Despite this backdrop of devastation, candidates are trying their hardest to drum up support.
They have staged sporting and cultural events, handed out free cake to passersby and hired convoys of cars to cruise around the city blasting out music.
The prize is an attractive one and 938 hopefuls are vying for power in Nineveh province, where some 80 percent of the 2.3 million registered voters live in Mosul.
Thirty-four seats, including three for minority groups, are up for grabs in this melting pot region that has seen ethnic and religious differences often fuel conflict.
While those on the campaign trail are doing their best to sell themselves and their positive vision of Iraq, the people they are trying to convince seem split about the vote.
Mechanic Abu Fayez, 41, has been waiting for hours to receive his voter registration card.
“After the liberation of Mosul it is a national duty to vote to change our lives and not just take advantage of the day off as during previous elections to have a holiday,” he says, his hands and trousers stained with oil.
“We must... elect people who will genuinely represent us and obtain compensation for the material and moral damage we suffered.”
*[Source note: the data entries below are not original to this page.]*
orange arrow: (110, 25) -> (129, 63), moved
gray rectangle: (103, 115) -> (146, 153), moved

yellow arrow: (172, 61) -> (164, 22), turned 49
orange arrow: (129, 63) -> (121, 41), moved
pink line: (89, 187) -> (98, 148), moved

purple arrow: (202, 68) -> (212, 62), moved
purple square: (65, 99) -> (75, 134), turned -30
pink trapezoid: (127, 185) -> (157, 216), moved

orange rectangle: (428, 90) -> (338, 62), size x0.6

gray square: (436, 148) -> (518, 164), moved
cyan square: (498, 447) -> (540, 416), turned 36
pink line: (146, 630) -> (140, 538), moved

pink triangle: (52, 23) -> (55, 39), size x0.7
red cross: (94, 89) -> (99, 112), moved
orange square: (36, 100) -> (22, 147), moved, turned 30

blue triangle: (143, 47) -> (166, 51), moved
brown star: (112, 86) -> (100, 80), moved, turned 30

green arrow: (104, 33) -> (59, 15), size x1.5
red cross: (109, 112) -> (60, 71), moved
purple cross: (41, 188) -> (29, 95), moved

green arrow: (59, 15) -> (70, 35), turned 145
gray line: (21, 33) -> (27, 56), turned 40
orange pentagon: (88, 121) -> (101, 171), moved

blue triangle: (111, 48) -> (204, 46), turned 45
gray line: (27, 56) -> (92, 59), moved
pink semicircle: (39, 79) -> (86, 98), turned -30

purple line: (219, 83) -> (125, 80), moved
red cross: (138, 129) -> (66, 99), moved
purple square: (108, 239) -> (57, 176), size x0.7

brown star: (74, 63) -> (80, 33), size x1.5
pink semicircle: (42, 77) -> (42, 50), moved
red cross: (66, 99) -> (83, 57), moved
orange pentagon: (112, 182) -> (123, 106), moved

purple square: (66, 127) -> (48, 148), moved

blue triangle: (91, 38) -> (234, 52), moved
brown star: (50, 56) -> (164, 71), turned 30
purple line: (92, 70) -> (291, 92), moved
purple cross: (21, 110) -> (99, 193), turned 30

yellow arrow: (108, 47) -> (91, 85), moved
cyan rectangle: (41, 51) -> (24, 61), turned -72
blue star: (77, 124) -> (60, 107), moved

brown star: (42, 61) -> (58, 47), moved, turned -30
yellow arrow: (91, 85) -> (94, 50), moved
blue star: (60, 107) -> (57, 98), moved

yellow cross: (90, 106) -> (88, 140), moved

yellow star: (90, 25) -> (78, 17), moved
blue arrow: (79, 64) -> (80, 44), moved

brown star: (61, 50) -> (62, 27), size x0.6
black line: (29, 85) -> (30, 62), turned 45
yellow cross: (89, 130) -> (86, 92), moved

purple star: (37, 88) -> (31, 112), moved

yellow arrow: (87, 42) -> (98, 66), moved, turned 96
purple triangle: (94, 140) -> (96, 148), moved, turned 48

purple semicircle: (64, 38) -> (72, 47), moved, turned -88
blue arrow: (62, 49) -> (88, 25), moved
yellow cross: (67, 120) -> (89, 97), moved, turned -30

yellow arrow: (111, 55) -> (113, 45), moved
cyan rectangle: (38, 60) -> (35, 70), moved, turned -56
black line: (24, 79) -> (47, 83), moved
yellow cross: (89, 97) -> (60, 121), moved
After the US-led invasion of Iraq in 2003, Mosul — a majority Sunni Muslim city with Kurdish and Christian minorities — became a stronghold for Al-Qaeda and supporters of deposed dictator Saddam Hussein.
At the last elections in 2014 — just before Daesh seized control — only 50 percent of voters in the city cast their ballots, with many put off by threats made by jihadists.
This time around unemployed Ammar Raad says he will skip the elections again.
“I came to collect my voter card so that others can’t use it illegally, but I am going to destroy it,” he says, standing in front of his wrecked house.
“I turned down 75,000 dinars that one candidate offered me to vote for him. No one inspires my confidence.”
This lack of trust in the politicians is palpable, as many consider that they simply fled when Daesh swept into Mosul in June 2014 and abandoned residents to their fate.
“I am going to vote, but to kick out the corrupt and the old faces who have done nothing,” says Abu Ahmad, a 55-year-old retiree.
As a sign of the upheavals in the province since the last vote, this time round some 75 percent of candidates are newcomers and the traditional Sunni parties have changed their names to avoid past associations.
“There is the risk that there could be a political earthquake that could shake up the province,” says political analyst Hamed Ali.
“New alliances supported by the security forces on the ground will create a new reality.”
The victory over Daesh — which Abadi declared across Iraq in December — was achieved with the help of paramilitary groups fighting alongside the armed forces as part of the Hashed Al-Shaabi Popular Mobilization Units.
The groups — who followed a call from top Shiite cleric Ayatollah Ali Sistani to battle Daesh — are still entrenched around the region and retain major clout.
“The militias are omnipresent in the province and control the security, and this favors the parties linked to them,” says lawmaker Farah Sarraj, who is running for the secular National Alliance of Vice President Ayad Allawi.
Sarraj said that with Mosul and the surrounding region still struggling to recover she also has fears that the vote could be rigged.
“Only some 20 percent of those displaced have returned to Mosul and the names of thousands of martyrs and disappeared are still on voting lists,” she says.
“It is the same situation with many members of IS who have now fled the country.”